◆ **WHAT THIS TASK INVOLVES**
When the string "kundservice" occurs in a line of the records, show that line.

[RECORDS FOR THIS TASK]

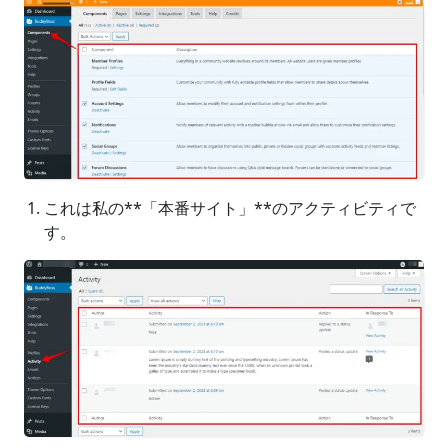
これは私の**「本番サイト」**のアクティビティで
す。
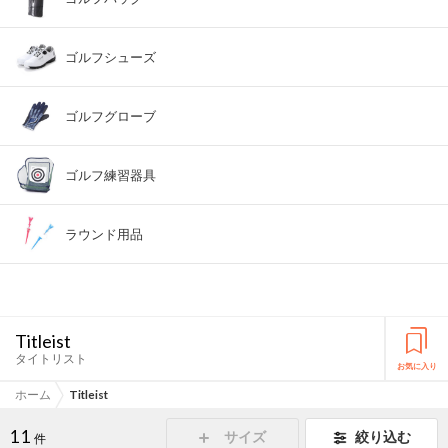
ゴルフシューズ
ゴルフグローブ
ゴルフ練習器具
ラウンド用品
Titleist
タイトリスト
お気に入り
ホーム
Titleist
11
サイズ
絞り込む
件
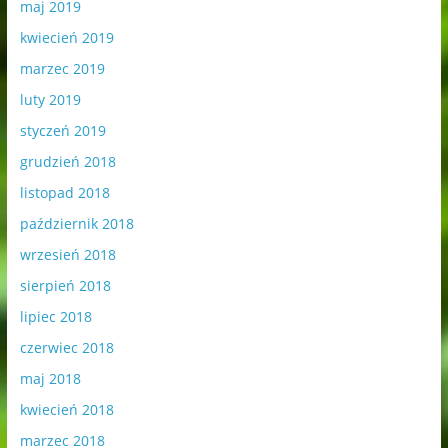
maj 2019
kwiecień 2019
marzec 2019
luty 2019
styczeń 2019
grudzień 2018
listopad 2018
październik 2018
wrzesień 2018
sierpień 2018
lipiec 2018
czerwiec 2018
maj 2018
kwiecień 2018
marzec 2018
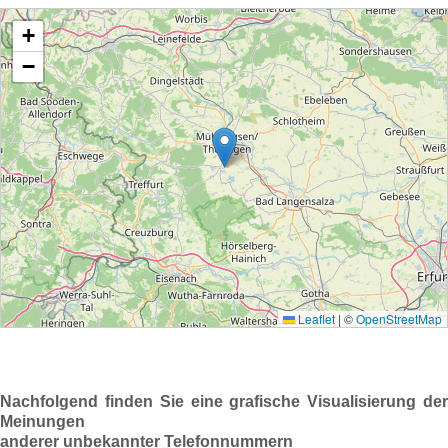
Nachfolgend finden Sie eine grafische Visualisierung der
Meinungen
anderer unbekannter Telefonnummern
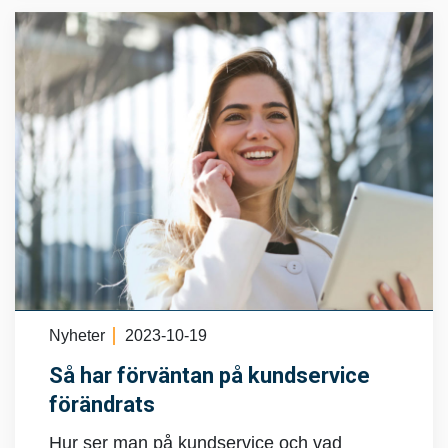
Nyheter
2023-10-19
Så har förväntan på kundservice
förändrats
Hur ser man på kundservice och vad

[/RECORDS FOR THIS TASK]

◆ **RESULT OF THE TASK**
Så har förväntan på kundservice
Hur ser man på kundservice och vad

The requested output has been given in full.